=== Records shown ===
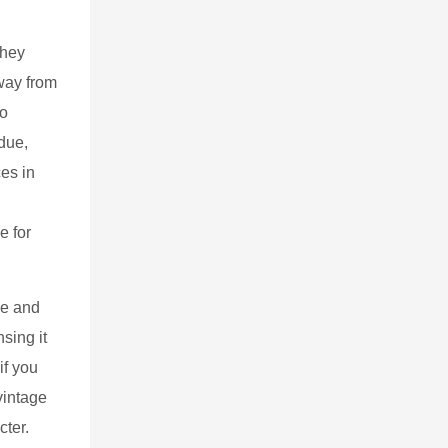
they
away from
to
idue,
ces in
e for
se and
sing it
if you
vintage
cter.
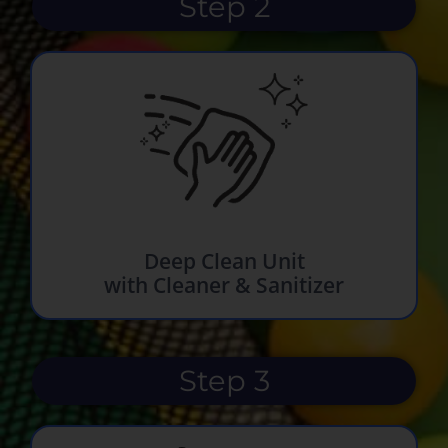
Step 2
Deep Clean Unit
with Cleaner & Sanitizer
Step 3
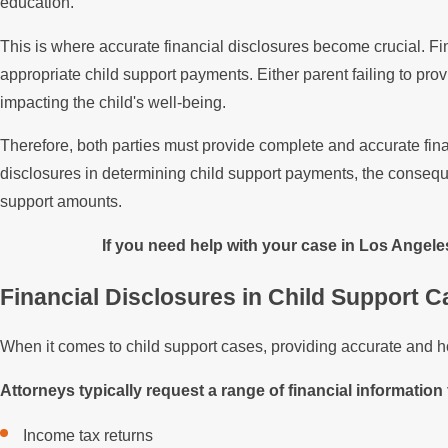
education.
This is where accurate financial disclosures become crucial. Fi
appropriate child support payments. Either parent failing to pro
impacting the child's well-being.
Therefore, both parties must provide complete and accurate fina
disclosures in determining child support payments, the consequen
support amounts.
If you need help with your case in Los Angele
Financial Disclosures in Child Support 
When it comes to child support cases, providing accurate and hone
Attorneys typically request a range of financial information 
Income tax returns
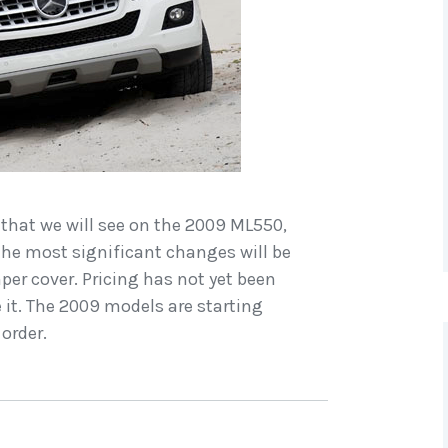
 that we will see on the 2009 ML550,
he most significant changes will be
er cover. Pricing has not yet been
ve it. The 2009 models are starting
 order.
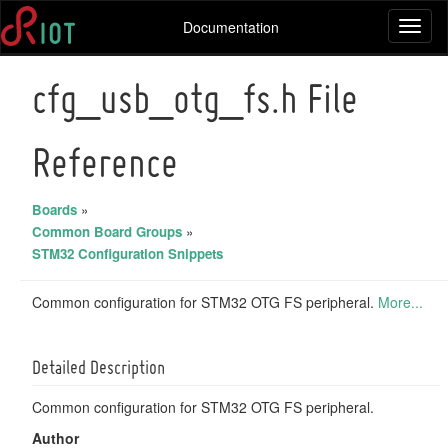
Documentation
Toggl
naviga
cfg_usb_otg_fs.h File
Reference
Boards
»
Common Board Groups
»
STM32 Configuration Snippets
Common configuration for STM32 OTG FS peripheral.
More...
Detailed Description
Common configuration for STM32 OTG FS peripheral.
Author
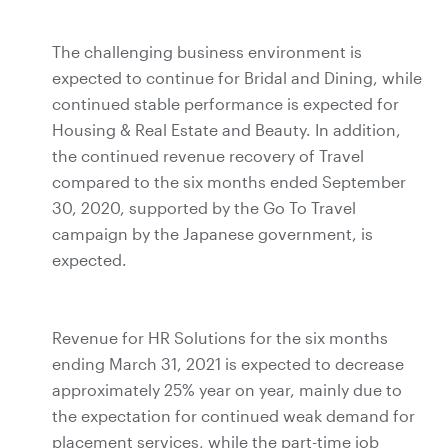
The challenging business environment is
expected to continue for Bridal and Dining, while
continued stable performance is expected for
Housing & Real Estate and Beauty. In addition,
the continued revenue recovery of Travel
compared to the six months ended September
30, 2020, supported by the Go To Travel
campaign by the Japanese government, is
expected.
Revenue for HR Solutions for the six months
ending March 31, 2021 is expected to decrease
approximately 25% year on year, mainly due to
the expectation for continued weak demand for
placement services, while the part-time job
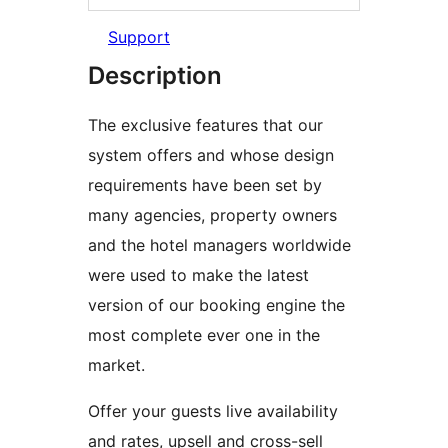
Support
Description
The exclusive features that our
system offers and whose design
requirements have been set by
many agencies, property owners
and the hotel managers worldwide
were used to make the latest
version of our booking engine the
most complete ever one in the
market.
Offer your guests live availability
and rates, upsell and cross-sell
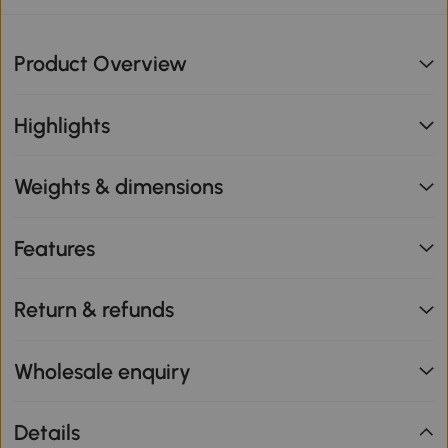
Product Overview
Highlights
Weights & dimensions
Features
Return & refunds
Wholesale enquiry
Details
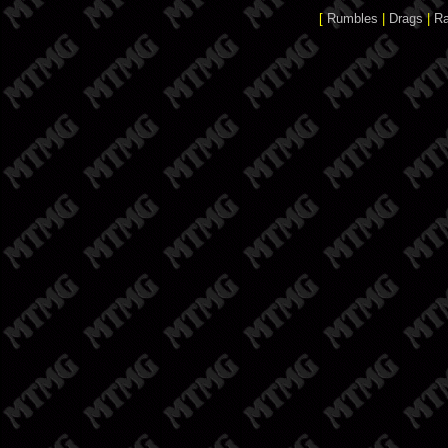
[
Rumbles
|
Drags
|
R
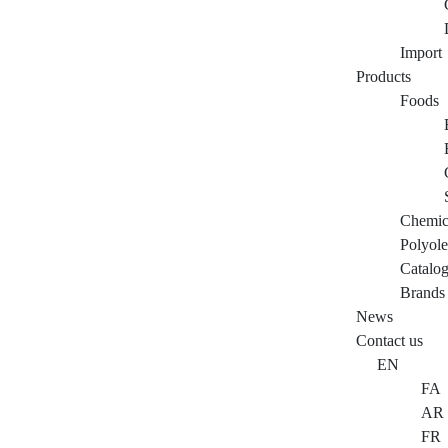
Import
Products
Foods
Chemic
Polyole
Catalo
Brands
News
Contact us
EN
FA
AR
FR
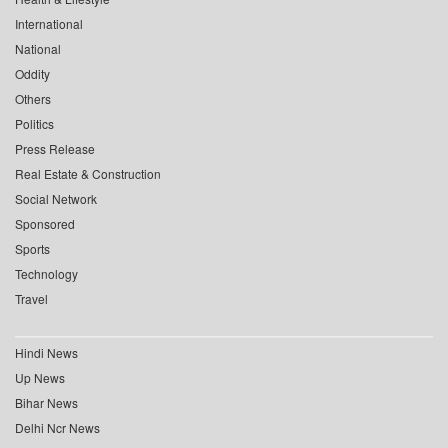
International
National
Oddity
Others
Politics
Press Release
Real Estate & Construction
Social Network
Sponsored
Sports
Technology
Travel
Hindi News
Up News
Bihar News
Delhi Ncr News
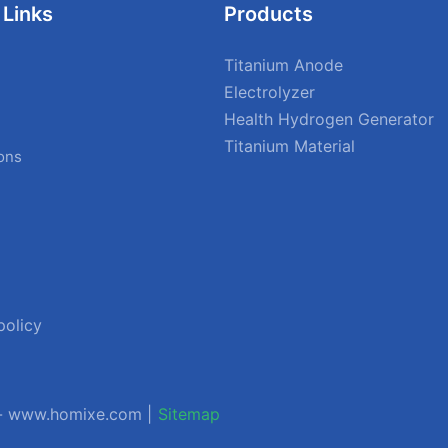
 Links
Products
Titanium Anode
Electrolyzer
Health Hydrogen Generator
Titanium Material
ions
policy
 - www.homixe.com |
Sitemap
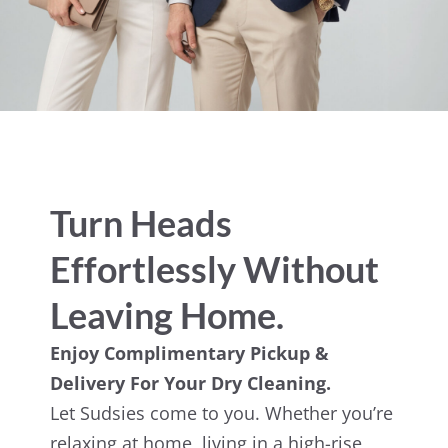
Turn Heads
Effortlessly Without
Leaving Home.
Enjoy Complimentary Pickup &
Delivery For Your Dry Cleaning.
Let Sudsies come to you. Whether you’re
relaxing at home, living in a high-rise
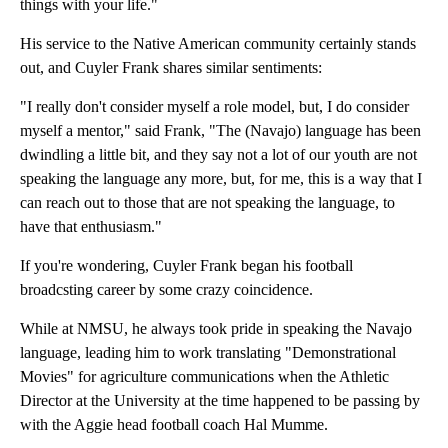
things with your life."
His service to the Native American community certainly stands
out, and Cuyler Frank shares similar sentiments:
"I really don't consider myself a role model, but, I do consider
myself a mentor," said Frank, "The (Navajo) language has been
dwindling a little bit, and they say not a lot of our youth are not
speaking the language any more, but, for me, this is a way that I
can reach out to those that are not speaking the language, to
have that enthusiasm."
If you're wondering, Cuyler Frank began his football
broadcsting career by some crazy coincidence.
While at NMSU, he always took pride in speaking the Navajo
language, leading him to work translating "Demonstrational
Movies" for agriculture communications when the Athletic
Director at the University at the time happened to be passing by
with the Aggie head football coach Hal Mumme.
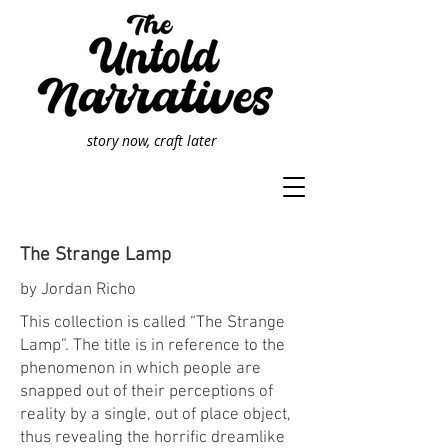
story now, craft later
The Strange Lamp
by Jordan Richo
This collection is called “The Strange
Lamp”. The title is in reference to the
phenomenon in which people are
snapped out of their perceptions of
reality by a single, out of place object,
thus revealing the horrific dreamlike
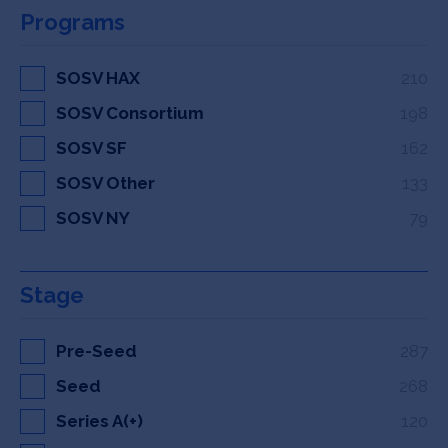
Programs
SOSV HAX
210
SOSV Consortium
198
SOSV SF
162
SOSV Other
133
SOSV NY
79
Stage
Pre-Seed
287
Seed
268
Series A(+)
120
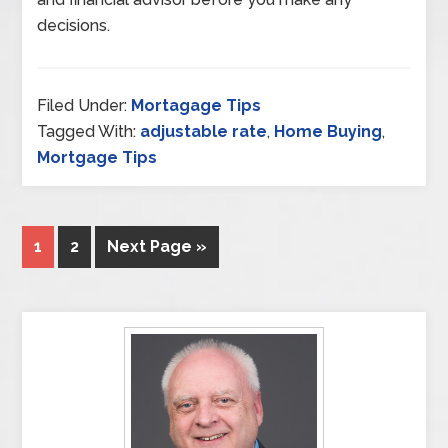
decisions.
Filed Under:
Mortagage Tips
Tagged With:
adjustable rate
,
Home Buying
,
Mortgage Tips
1
2
Next Page »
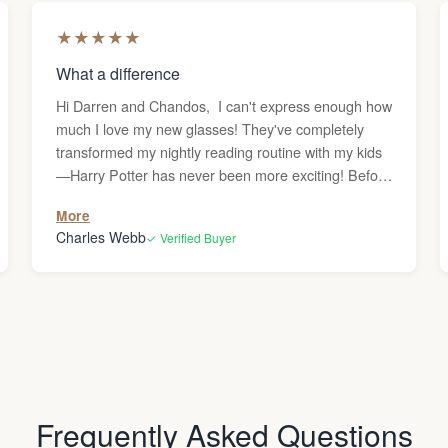
★
★
★
★
★
What a difference
Hi Darren and Chandos, I can't express enough how
much I love my new glasses! They've completely
transformed my nightly reading routine with my kids
—Harry Potter has never been more exciting! Before
getting these reading glasses, I was frequently
More
dealing with headaches whenever I used the
Charles Webb
✓ Verified Buyer
computer or read, and I couldn’t figure out why.
Since my vision is generally great, I never
considered that I might need glasses. But after the
headaches persisted, I decided to give them a try,
and what a difference they’ve made—no more
headaches! Thank you! Charles
Frequently Asked Questions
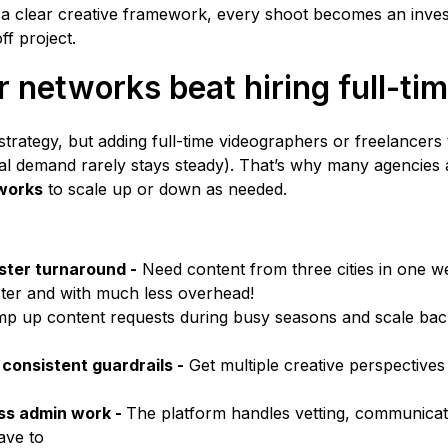
 a clear creative framework, every shoot becomes an inve
ff project.
 networks beat hiring full-ti
trategy, but adding full-time videographers or freelancers 
l demand rarely stays steady). That’s why many agencies 
works
to scale up or down as needed.
ster turnaround -
Need content from three cities in one w
ster and with much less overhead!
p up content requests during busy seasons and scale bac
 consistent guardrails -
Get multiple creative perspective
ess admin work -
The platform handles vetting, communicati
ave to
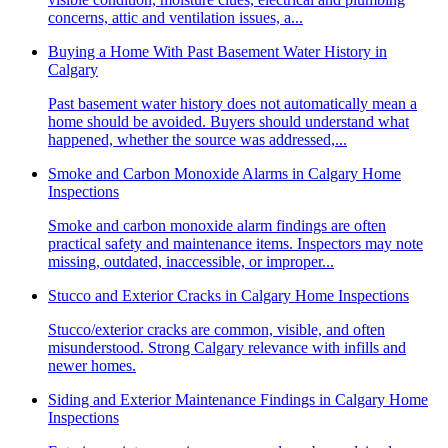
concerns, attic and ventilation issues, a...
Buying a Home With Past Basement Water History in
Calgary
Past basement water history does not automatically mean a
home should be avoided. Buyers should understand what
happened, whether the source was addressed,...
Smoke and Carbon Monoxide Alarms in Calgary Home
Inspections
Smoke and carbon monoxide alarm findings are often
practical safety and maintenance items. Inspectors may note
missing, outdated, inaccessible, or improper...
Stucco and Exterior Cracks in Calgary Home Inspections
Stucco/exterior cracks are common, visible, and often
misunderstood. Strong Calgary relevance with infills and
newer homes.
Siding and Exterior Maintenance Findings in Calgary Home
Inspections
===
Exercise
Taking the records above, print only and exactly the lines from the line with "and what a difference they’ve made—no more" to the line with "concerns, attic and ventilation issues, a...", both kept, and exclude pictures.

Solution below
and what a difference they’ve made—no more
headaches! Thank you! Charles
Frequently Asked Questions
 a clear creative framework, every shoot becomes an inve
ff project.
 networks beat hiring full-ti
trategy, but adding full-time videographers or freelancers 
l demand rarely stays steady). That’s why many agencies 
works
to scale up or down as needed.
ster turnaround -
Need content from three cities in one w
ster and with much less overhead!
p up content requests during busy seasons and scale bac
 consistent guardrails -
Get multiple creative perspective
ess admin work -
The platform handles vetting, communicati
ave to
concerns, attic and ventilation issues, a...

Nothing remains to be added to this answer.